A recent study by one of the analysts firms tells us that “in 2011 the world will create a staggering 1.8 zettabytes” and “by 2020 the world will generate 50 times the amount of information [now]”.
In this article we explore the three biggest challenges of using big data and what to do about it: intelligent filtering, outstanding performance and good data visualization. The main question here is if the business intelligence software we are using today is capable of tackling these challenges.
Big data is becoming a serious business
Big data is so to speak hot and it is becoming a serious business. The amount of data may double every two years. The question is does the amount of valuable information double at the same rate? According to IBM”s Mr. Big Data, vice president Rod Smith: “maybe 90 percent of it is not very useful”. In general, we may assume the more (complex) the data the bigger the dataset and the more difficult it is to derive information from it. We need to manage big data, that’s for sure. The other 10 percent may be of very great value.
But which technologies and techniques can be used in order to be more successful with big data. Does Business Intelligence software offer a solution? Do we need special analytical tools on top of it?

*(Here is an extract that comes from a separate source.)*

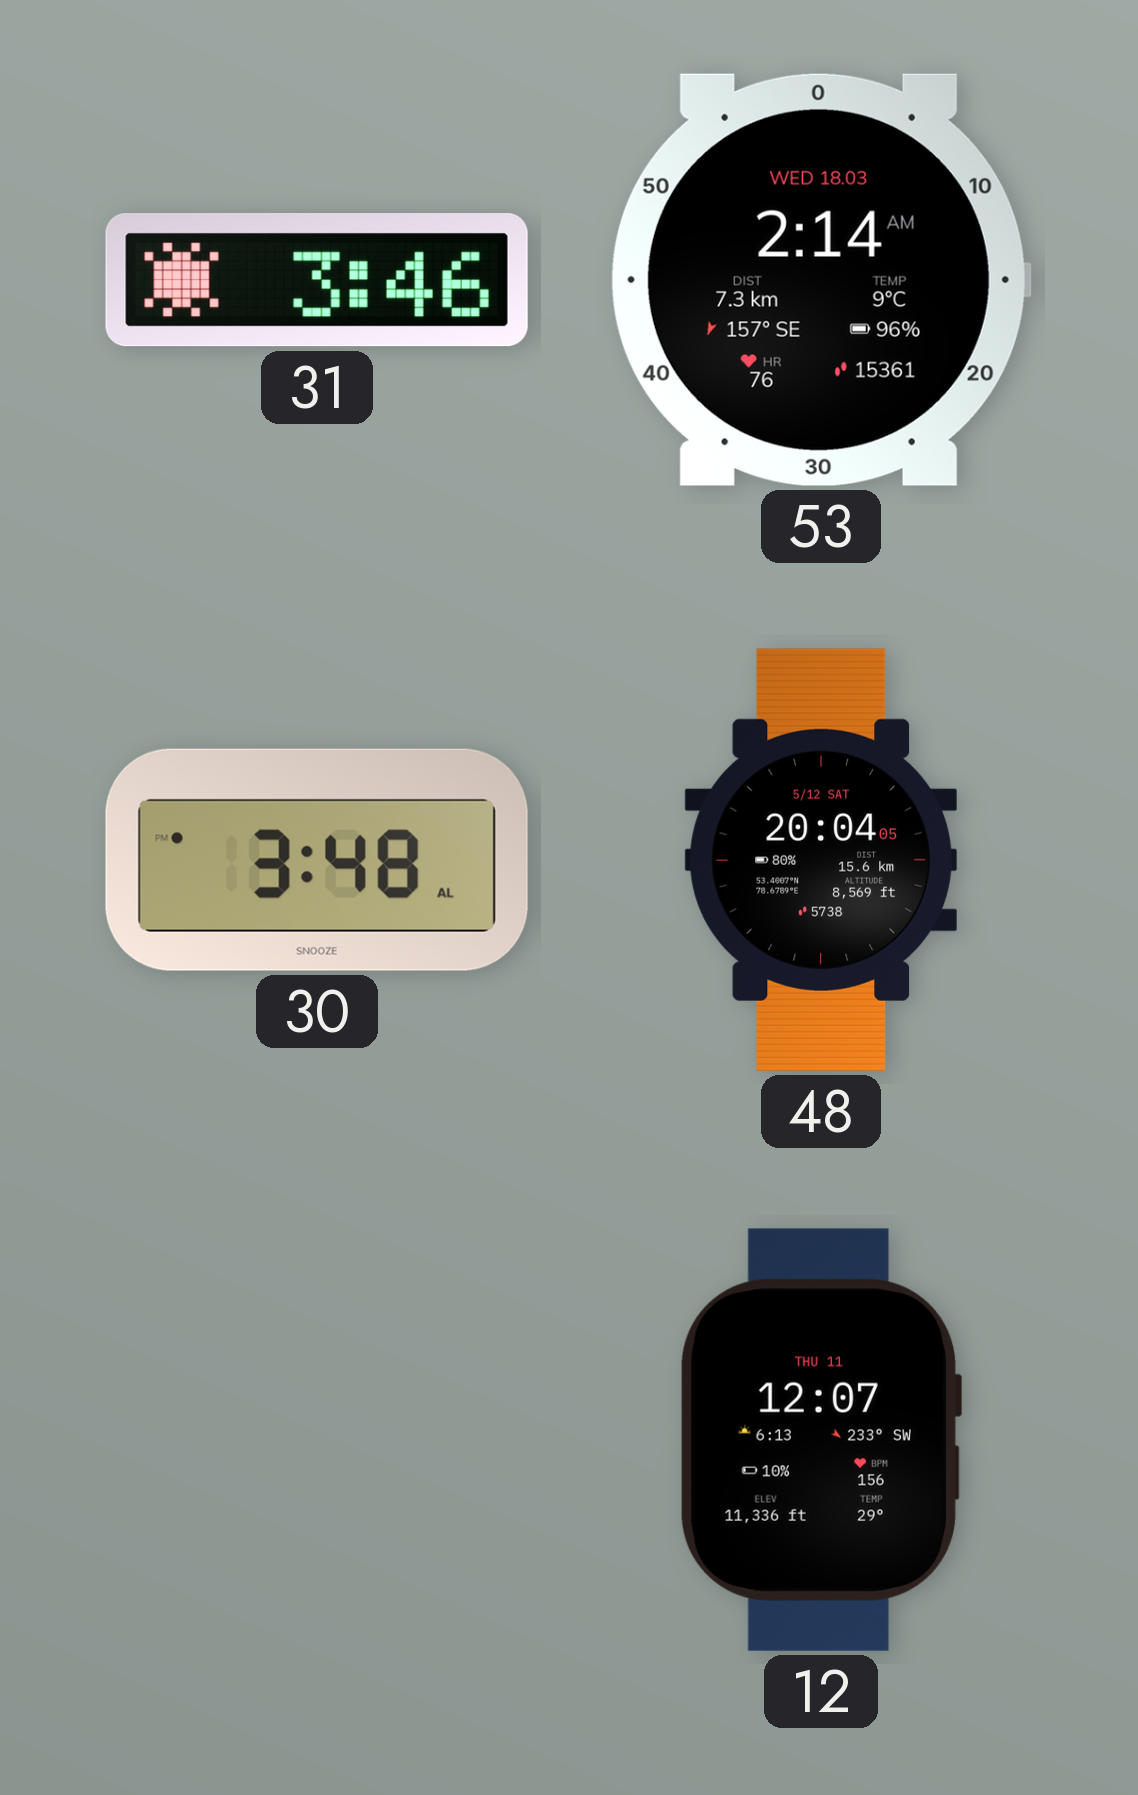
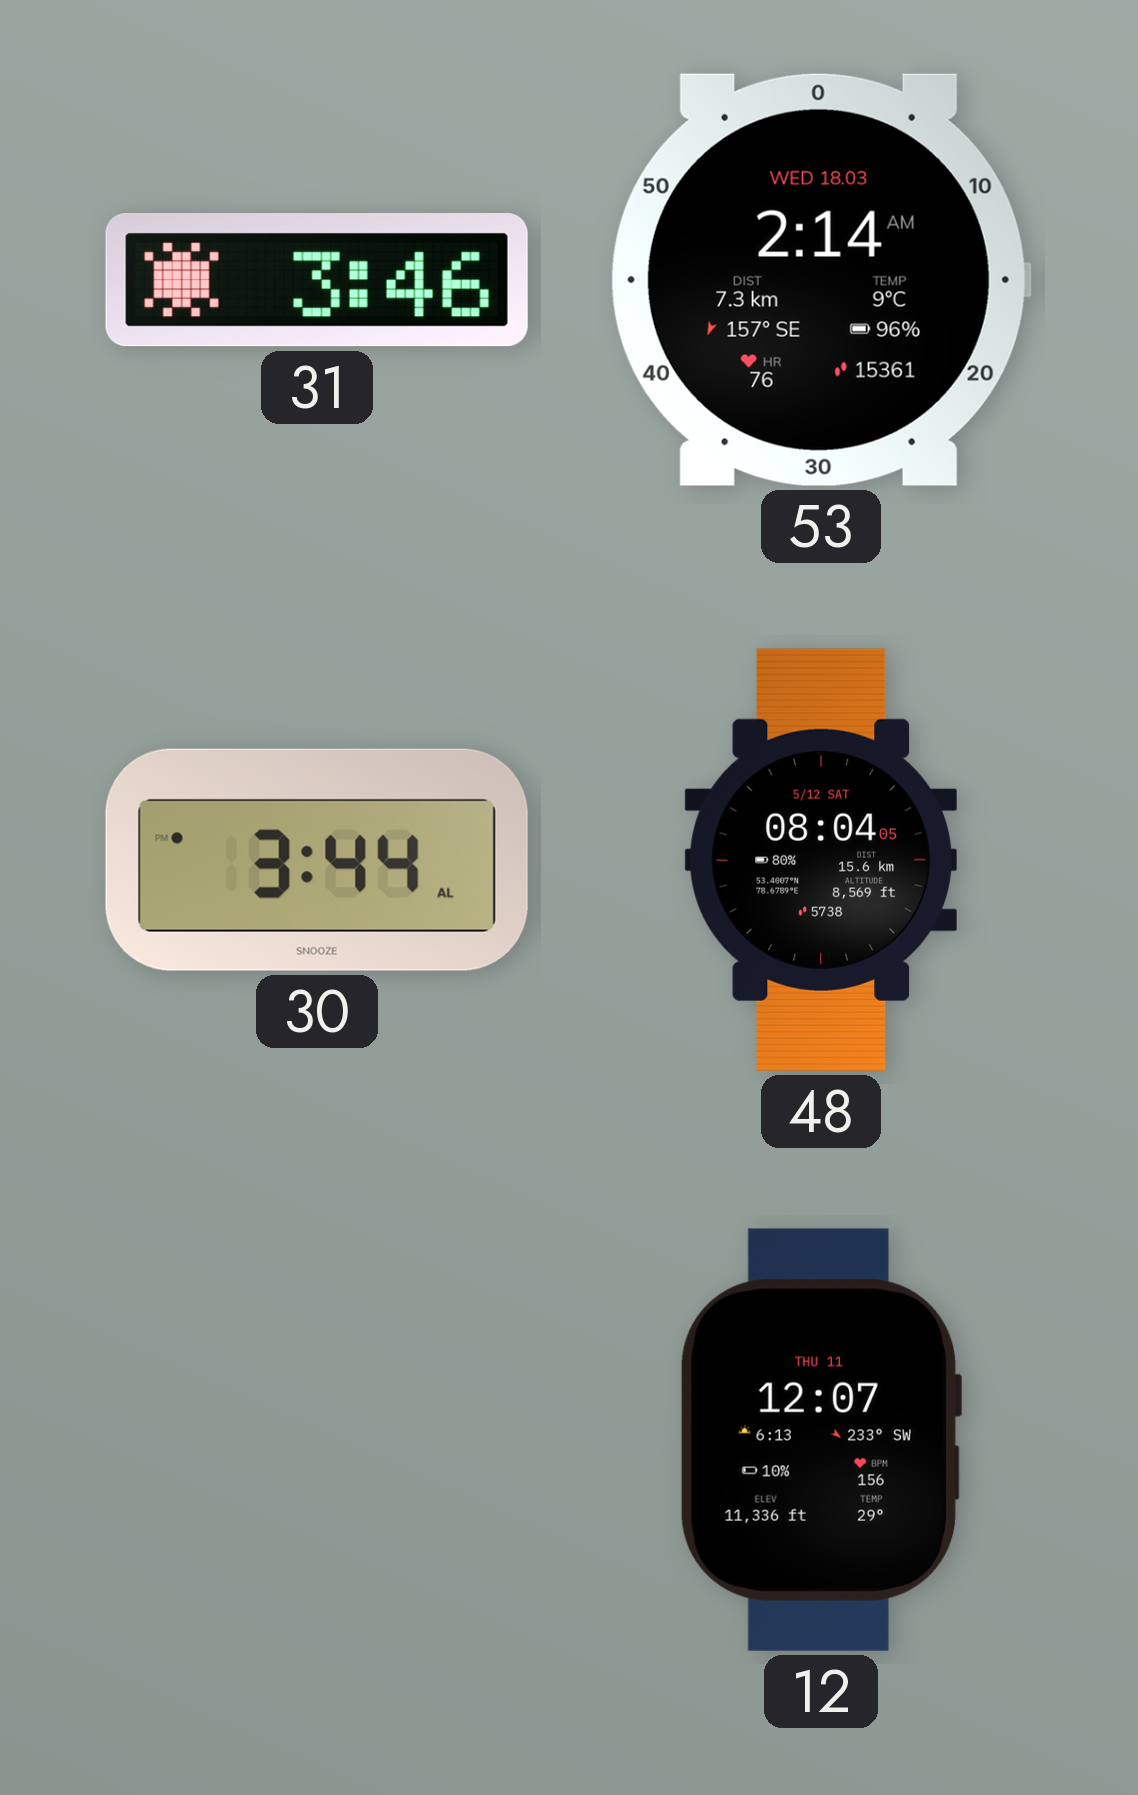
30: 3:48 -> 3:44
48: 20:04 -> 08:04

Or is it just filtering the data properly before we load it into our data warehouse or tool?
“You ain’t seen nothing yet” is a saying that is especially true with regard to big data. It’s very difficult to see any piece of information in a very large amount of information. Especially if you’re looking at the wrong items or using tools that are not capable of analyzing big data (everyone has heard of the ‘query from hell’ or reports that run six hours).
Processing and using big data has three big challenges from a technical point of view. Firstly, intelligent filtering. Secondly, outstanding performance. Thirdly, good visualization.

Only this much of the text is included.